Отвечают ли этим условиям характеристики царств? В представленных описаниях указываются иногда основные признаки, послужившие основанием для выделения этих групп, но правило единого основания явно не соблюдается. Скажем, отмечено, что у примнезиобионтов, представители которых долго относили к золотистым водорослям, отсутствует важнейшая черта хромобионтов, а именно гетероконтный жгутиковый аппарат с трубчатыми мастигонемами, что, по мнению авторов, само по себе может служить достаточным основанием для вынесения примнезиобионтов за пределы хромобионтов.

Однако ничто само по себе  не может служить достаточным основанием для рассмотрения примнезиобионтов в качестве самостоятельного царства, так как у многих других царств гетероконтный жгутиковый аппарат с мастигонемами тоже отсутствует, и примнезиобионты могут  совпасть с каким-либо из тех царств.
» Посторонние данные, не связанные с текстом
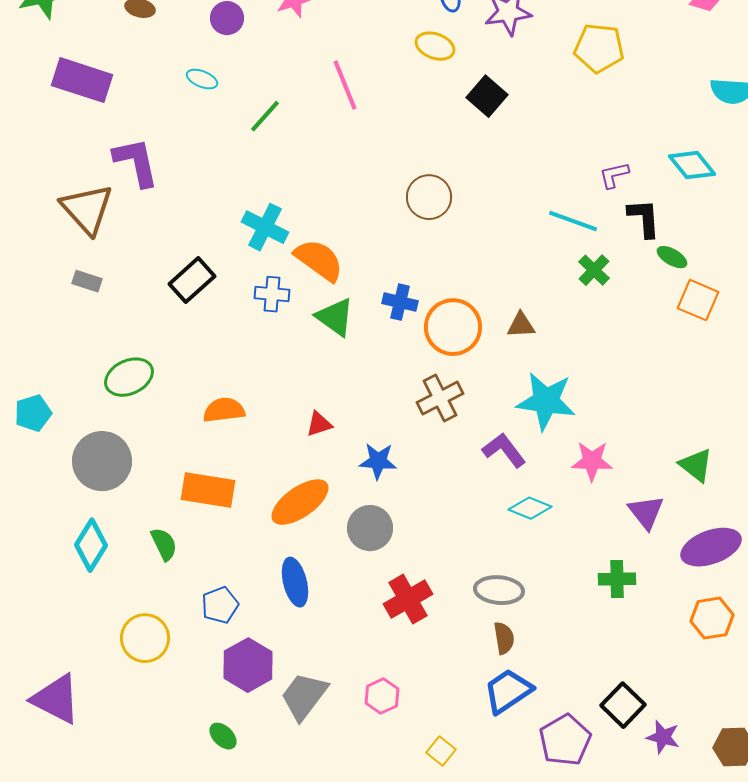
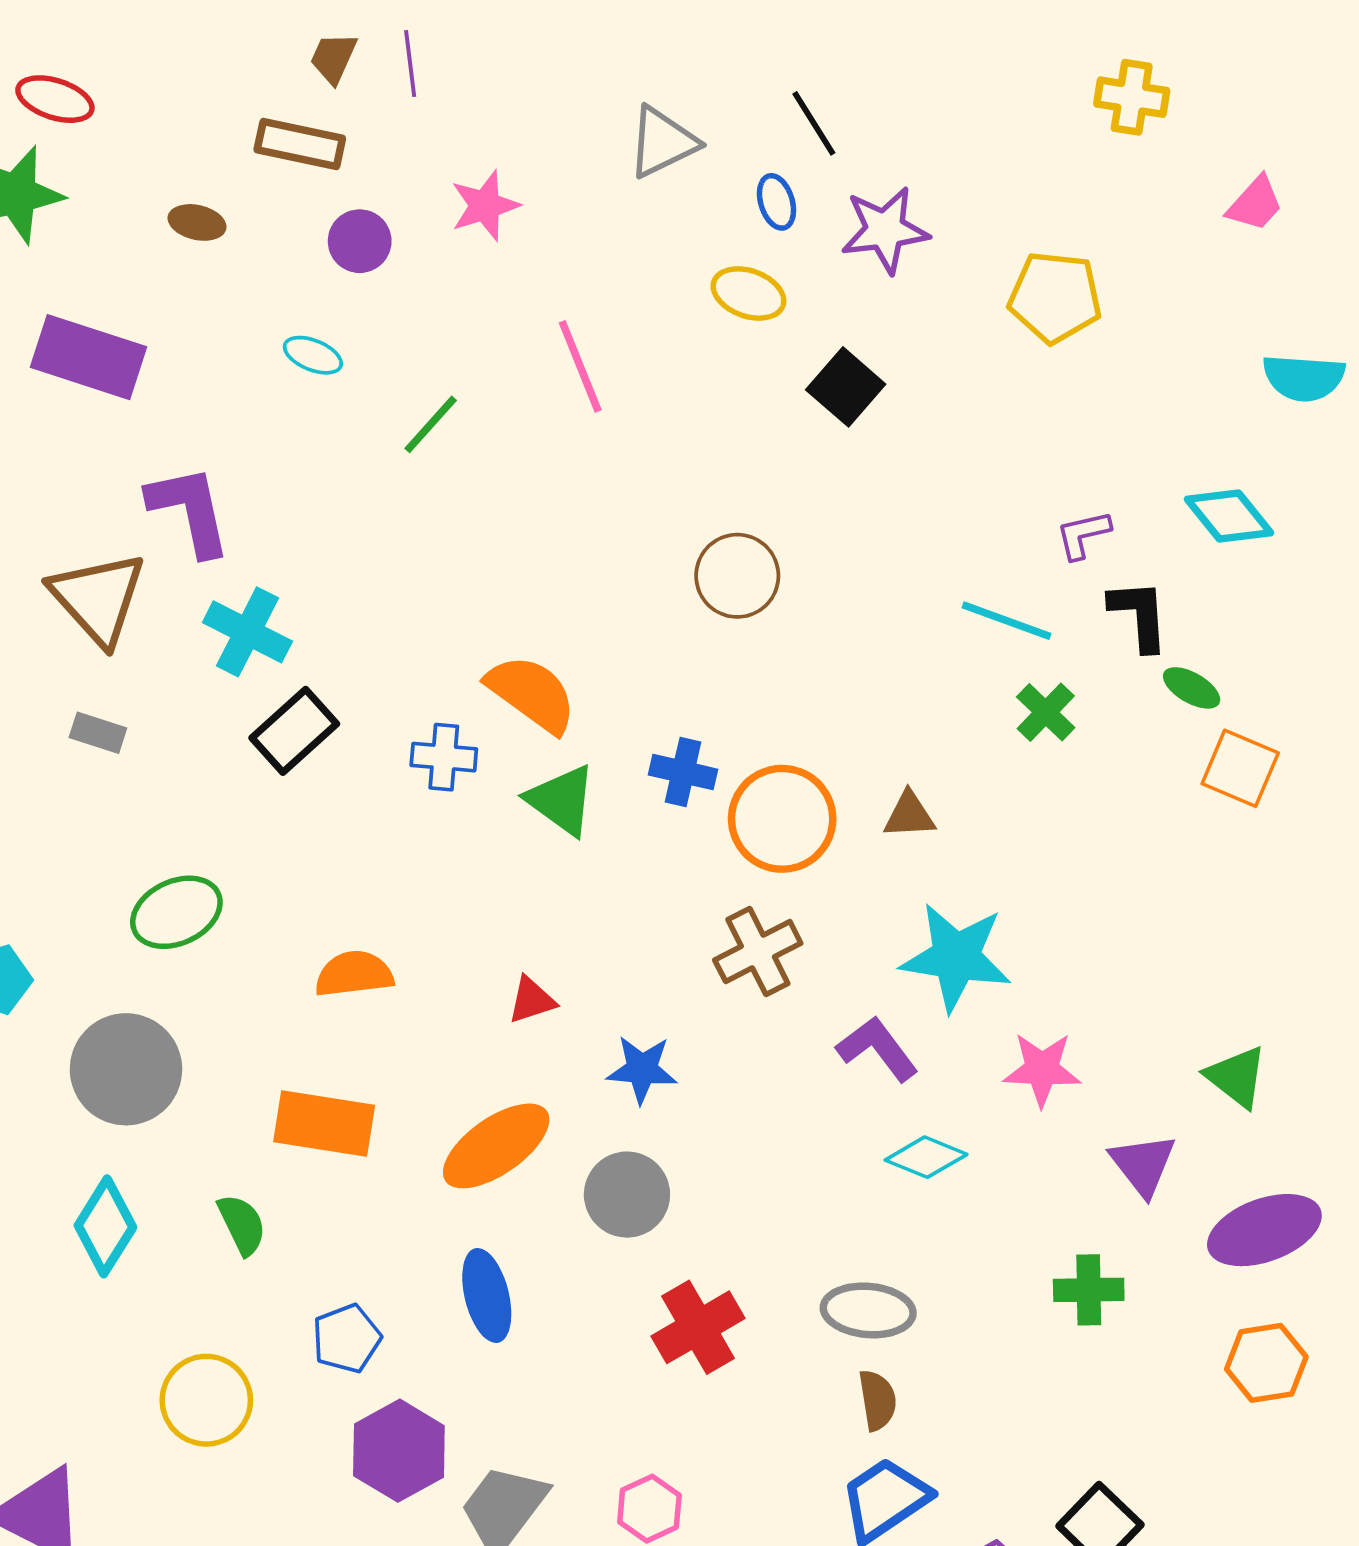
cyan cross: (265, 227) -> (247, 632), moved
Далее, криптобионты отделены от хромобионтов по особенностям хлороплатов, то есть совсем другому признаку. Царство альвеоллобионты выделено на основании наличия специфических структур, расположенных под клеточными покровами и называемых кортикальными альвеолами, а в некоторых случаях основание для выделения царства вообще не указывается.

Гораздо интереснее, на мой взгляд, таблица тех же авторов, представленная позднее в книге “Основы теоретической систематики”, в которой рассматриваются основные царства эукариот и характеризующие их признаки. Здесь царств всего 6, причем по указанным признакам микобионты и зообионты абсолютно совпадают, то есть царств должно быть пять, и для выделения этих пяти царств вполне достаточно различий в жгутиковом аппарате - как раз пять типов.

Чтобы царств было больше, как в ранее обсуждаемой статье, нужен еще хотя бы один признак, например, наличие или отсутствие пластид. И если построить комбинативную таблицу по этим двум признакам, то вполне можно признать царство актинобионтов, у которого пластиды отсутствуют, а жгутики одинаковые по длине и форме, то есть изоконтные, как у хлоробионтов, но почти все остальные предложенные царства эукариот попадают на уже занятое место.

Если же взять, скажем, хитин или целлюлозу в клеточных стенках, расположение царств в таблице немного меняется, но опять дополнительно можно признать только царство актинобионтов, а остальные опять падают на занятые места.

Я не хочу, естественно, вносить никаких изменений в предложенные многоцарственные системы или оценивать их по отношению друг к другу. Мне бы просто хотелось, чтобы у мегасистематиков было больше интереса к теории систематики. С течением времени мы будем узнавать все больше и больше, признаков будет все больше и больше, но для оценки любых признаков должны быть единые основания.